• [Task goal]: Give the lines again, unchanged, starting with the line containing "成長しました!!【DQW】" and ending with the last line of the data below.

__________

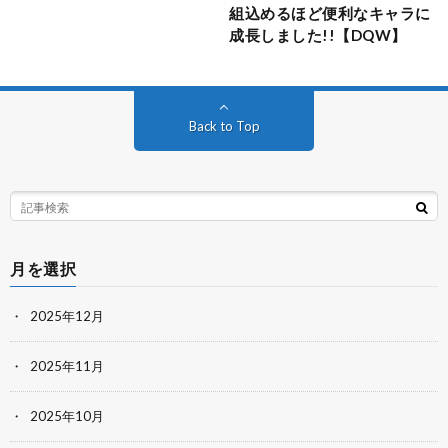
組込めるほど便利なキャラに
成長しました!!【DQW】
Back to Top
月を選択
2025年12月
2025年11月
2025年10月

__________

• [Reply to the exercise]:
成長しました!!【DQW】
Back to Top
月を選択
2025年12月
2025年11月
2025年10月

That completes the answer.